Supplied material Start Marker

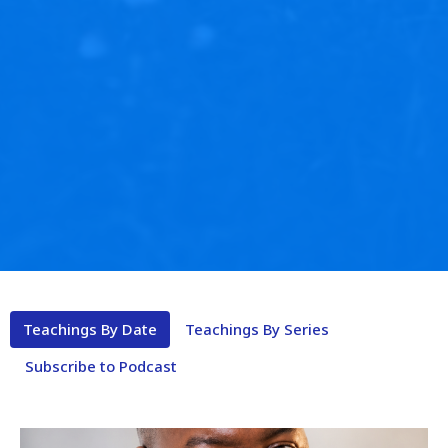
Teachings By Date
Teachings By Series
Subscribe to Podcast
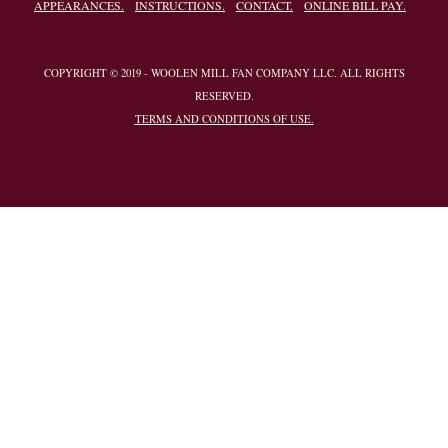
APPEARANCES.
INSTRUCTIONS.
CONTACT.
ONLINE BILL PAY.
COPYRIGHT © 2019 - WOOLEN MILL FAN COMPANY LLC. ALL RIGHTS
RESERVED.
TERMS AND CONDITIONS OF USE.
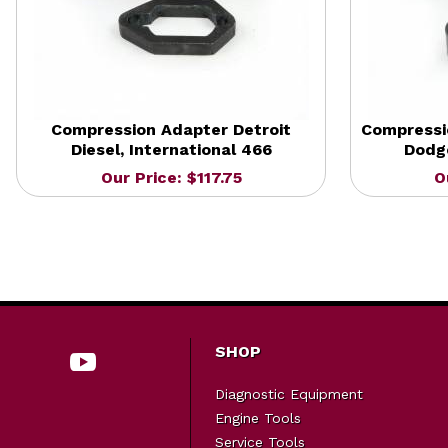
Compression Adapter Detroit
Compressi
Diesel, International 466
Dodge
Our Price: $117.75
O
SHOP
Diagnostic Equipment
Engine Tools
Service Tools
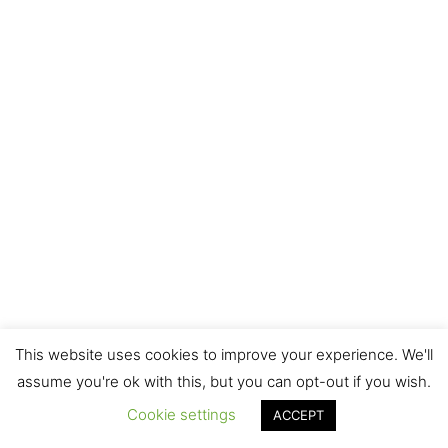
Related Recipes
This website uses cookies to improve your experience. We'll
assume you're ok with this, but you can opt-out if you wish.
Cookie settings
ACCEPT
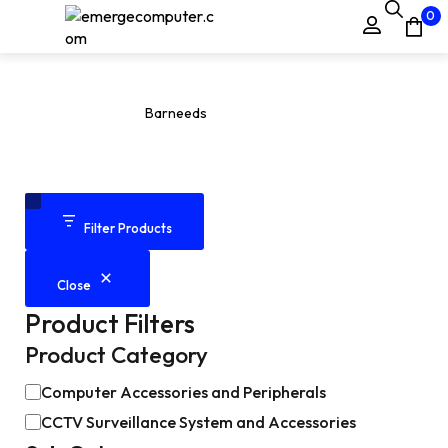
0
Barneeds
Home
Products
Barneeds
/
/
Filter Products
Close
Product Filters
Product Category
Computer Accessories and Peripherals
CCTV Surveillance System and Accessories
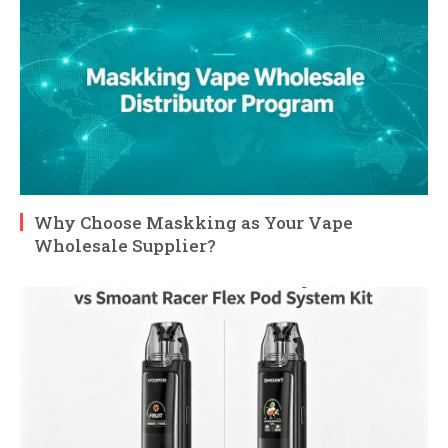
Why Choose Maskking as Your Vape
Wholesale Supplier?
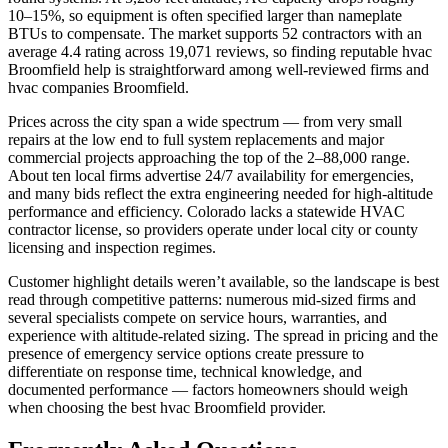
10–15%, so equipment is often specified larger than nameplate
BTUs to compensate. The market supports 52 contractors with an
average 4.4 rating across 19,071 reviews, so finding reputable hvac
Broomfield help is straightforward among well-reviewed firms and
hvac companies Broomfield.
Prices across the city span a wide spectrum — from very small
repairs at the low end to full system replacements and major
commercial projects approaching the top of the 2–88,000 range.
About ten local firms advertise 24/7 availability for emergencies,
and many bids reflect the extra engineering needed for high-altitude
performance and efficiency. Colorado lacks a statewide HVAC
contractor license, so providers operate under local city or county
licensing and inspection regimes.
Customer highlight details weren’t available, so the landscape is best
read through competitive patterns: numerous mid-sized firms and
several specialists compete on service hours, warranties, and
experience with altitude-related sizing. The spread in pricing and the
presence of emergency service options create pressure to
differentiate on response time, technical knowledge, and
documented performance — factors homeowners should weigh
when choosing the best hvac Broomfield provider.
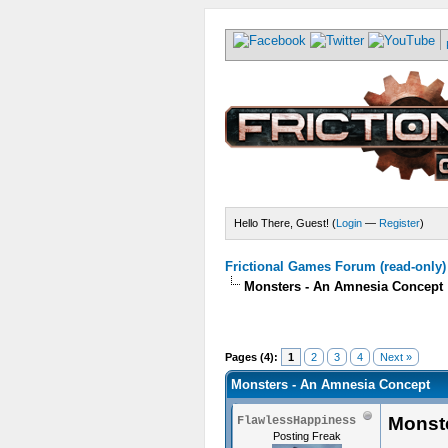
Hello There, Guest! (
Login
—
Register
)
Frictional Games Forum (read-only)
Monsters - An Amnesia Concept
Pages (4):
1
2
3
4
Next »
Monsters - An Amnesia Concept
Monst
FlawlessHappiness
Posting Freak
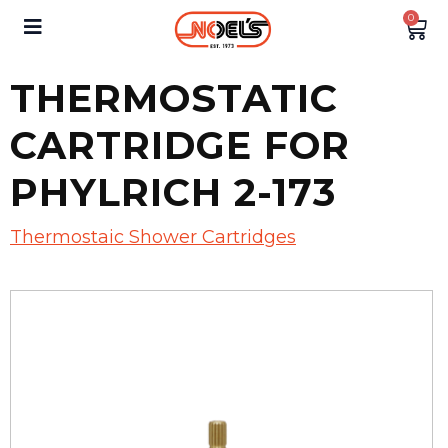
0
THERMOSTATIC
CARTRIDGE FOR
PHYLRICH 2-173
Thermostaic Shower Cartridges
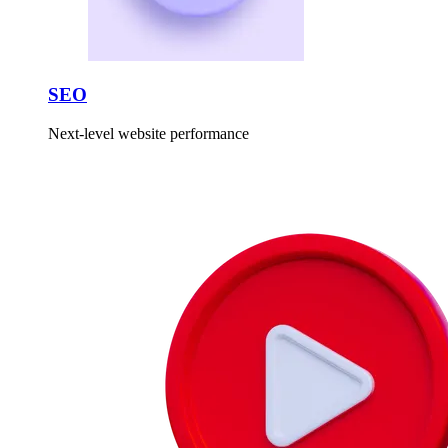
SEO
Next-level website performance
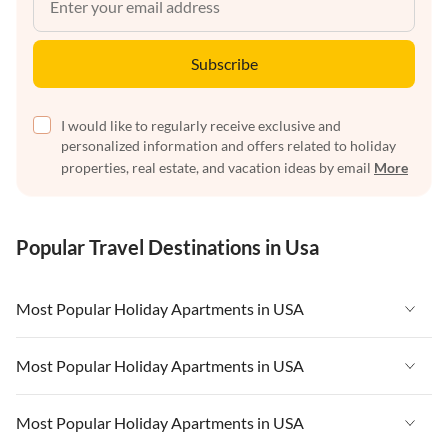
Subscribe
I would like to regularly receive exclusive and
personalized information and offers related to holiday
properties, real estate, and vacation ideas by email
More
Popular Travel Destinations in Usa
Most Popular Holiday Apartments in USA
Vacation Apartments in USA
Most Popular Holiday Apartments in USA
Vacation Apartments in Florida
Vacation Apartments in USA
Most Popular Holiday Apartments in USA
Vacation Apartments in Cape Coral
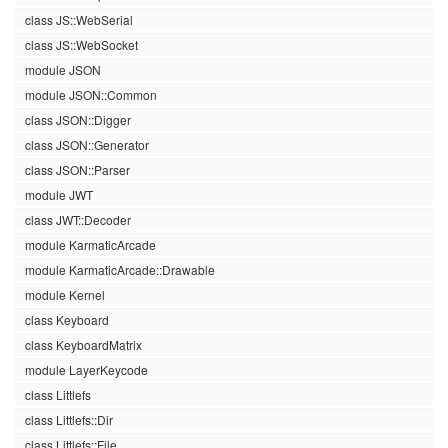
class JS::WebSerial
class JS::WebSocket
module JSON
module JSON::Common
class JSON::Digger
class JSON::Generator
class JSON::Parser
module JWT
class JWT::Decoder
module KarmaticArcade
module KarmaticArcade::Drawable
module Kernel
class Keyboard
class KeyboardMatrix
module LayerKeycode
class Littlefs
class Littlefs::Dir
class Littlefs::File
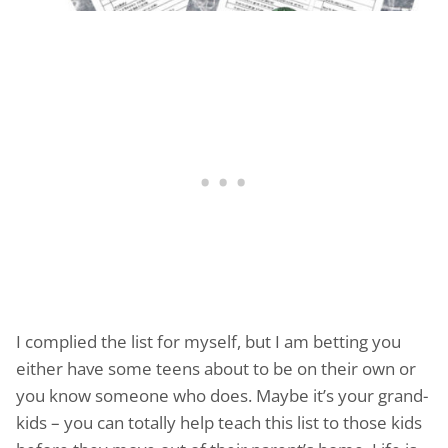
I complied the list for myself, but I am betting you
either have some teens about to be on their own or
you know someone who does. Maybe it’s your grand-
kids – you can totally help teach this list to those kids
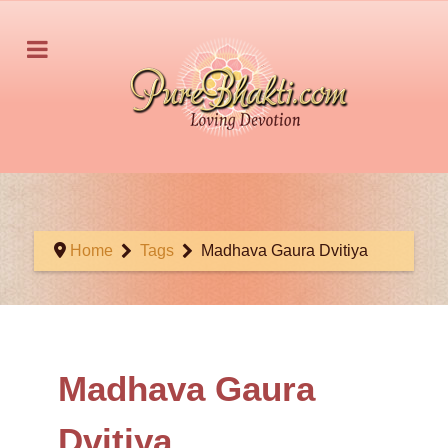
Home
Tags
Madhava Gaura Dvitiya
Madhava Gaura
Dvitiya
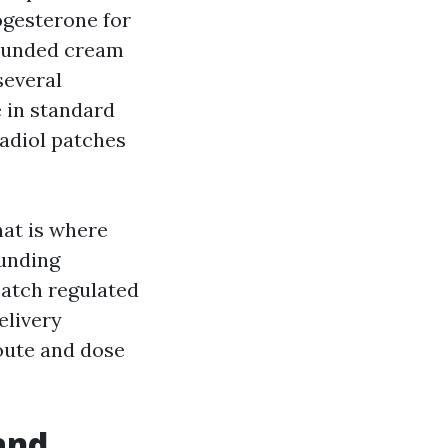
ogesterone for
ounded cream
several
 in standard
adiol patches
hat is where
unding
patch regulated
elivery
route and dose
and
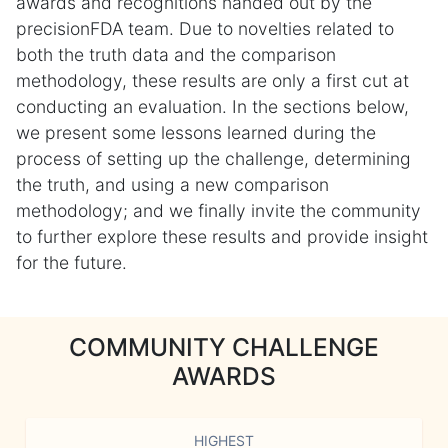
awards and recognitions handed out by the
precisionFDA team. Due to novelties related to
both the truth data and the comparison
methodology, these results are only a first cut at
conducting an evaluation. In the sections below,
we present some lessons learned during the
process of setting up the challenge, determining
the truth, and using a new comparison
methodology; and we finally invite the community
to further explore these results and provide insight
for the future.
COMMUNITY CHALLENGE
AWARDS
HIGHEST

Supplied material End Marker

Work to complete: The reply is to be all the records above, transcribed exactly, with no pictures.

Response:
Teachings By Date
Teachings By Series
Subscribe to Podcast
APPEARANCES.
INSTRUCTIONS.
CONTACT.
ONLINE BILL PAY.
COPYRIGHT © 2019 - WOOLEN MILL FAN COMPANY LLC. ALL RIGHTS
RESERVED.
TERMS AND CONDITIONS OF USE.
Compression Adapter Detroit
Compressi
Diesel, International 466
Dodge
Our Price: $117.75
O
SHOP
Diagnostic Equipment
Engine Tools
Service Tools
Related Recipes
This website uses cookies to improve your experience. We'll
assume you're ok with this, but you can opt-out if you wish.
Cookie settings
ACCEPT
0
Barneeds
Home
Products
Barneeds
/
/
Filter Products
Close
Product Filters
Product Category
Computer Accessories and Peripherals
CCTV Surveillance System and Accessories
Why Choose Maskking as Your Vape
Wholesale Supplier?
10–15%, so equipment is often specified larger than nameplate
BTUs to compensate. The market supports 52 contractors with an
average 4.4 rating across 19,071 reviews, so finding reputable hvac
Broomfield help is straightforward among well-reviewed firms and
hvac companies Broomfield.
Prices across the city span a wide spectrum — from very small
repairs at the low end to full system replacements and major
commercial projects approaching the top of the 2–88,000 range.
About ten local firms advertise 24/7 availability for emergencies,
and many bids reflect the extra engineering needed for high-altitude
performance and efficiency. Colorado lacks a statewide HVAC
contractor license, so providers operate under local city or county
licensing and inspection regimes.
Customer highlight details weren’t available, so the landscape is best
read through competitive patterns: numerous mid-sized firms and
several specialists compete on service hours, warranties, and
experience with altitude-related sizing. The spread in pricing and the
presence of emergency service options create pressure to
differentiate on response time, technical knowledge, and
documented performance — factors homeowners should weigh
when choosing the best hvac Broomfield provider.
Hello There, Guest! (
Login
—
Register
)
Frictional Games Forum (read-only)
Monsters - An Amnesia Concept
Pages (4):
1
2
3
4
Next »
Monsters - An Amnesia Concept
Monst
FlawlessHappiness
Posting Freak
0
THERMOSTATIC
CARTRIDGE FOR
PHYLRICH 2-173
Thermostaic Shower Cartridges
SEO
Next-level website performance
Subscribe
I would like to regularly receive exclusive and
personalized information and offers related to holiday
properties, real estate, and vacation ideas by email
More
Popular Travel Destinations in Usa
Most Popular Holiday Apartments in USA
Vacation Apartments in USA
Most Popular Holiday Apartments in USA
Vacation Apartments in Florida
Vacation Apartments in USA
Most Popular Holiday Apartments in USA
Vacation Apartments in Cape Coral
class JS::WebSerial
class JS::WebSocket
module JSON
module JSON::Common
class JSON::Digger
class JSON::Generator
class JSON::Parser
module JWT
class JWT::Decoder
module KarmaticArcade
module KarmaticArcade::Drawable
module Kernel
class Keyboard
class KeyboardMatrix
module LayerKeycode
class Littlefs
class Littlefs::Dir
class Littlefs::File
I complied the list for myself, but I am betting you
either have some teens about to be on their own or
you know someone who does. Maybe it’s your grand-
kids – you can totally help teach this list to those kids
Home
Tags
Madhava Gaura Dvitiya
Madhava Gaura
Dvitiya
ogesterone for
ounded cream
several
 in standard
adiol patches
hat is where
unding
patch regulated
elivery
route and dose
and
awards and recognitions handed out by the
precisionFDA team. Due to novelties related to
both the truth data and the comparison
methodology, these results are only a first cut at
conducting an evaluation. In the sections below,
we present some lessons learned during the
process of setting up the challenge, determining
the truth, and using a new comparison
methodology; and we finally invite the community
to further explore these results and provide insight
for the future.
COMMUNITY CHALLENGE
AWARDS
HIGHEST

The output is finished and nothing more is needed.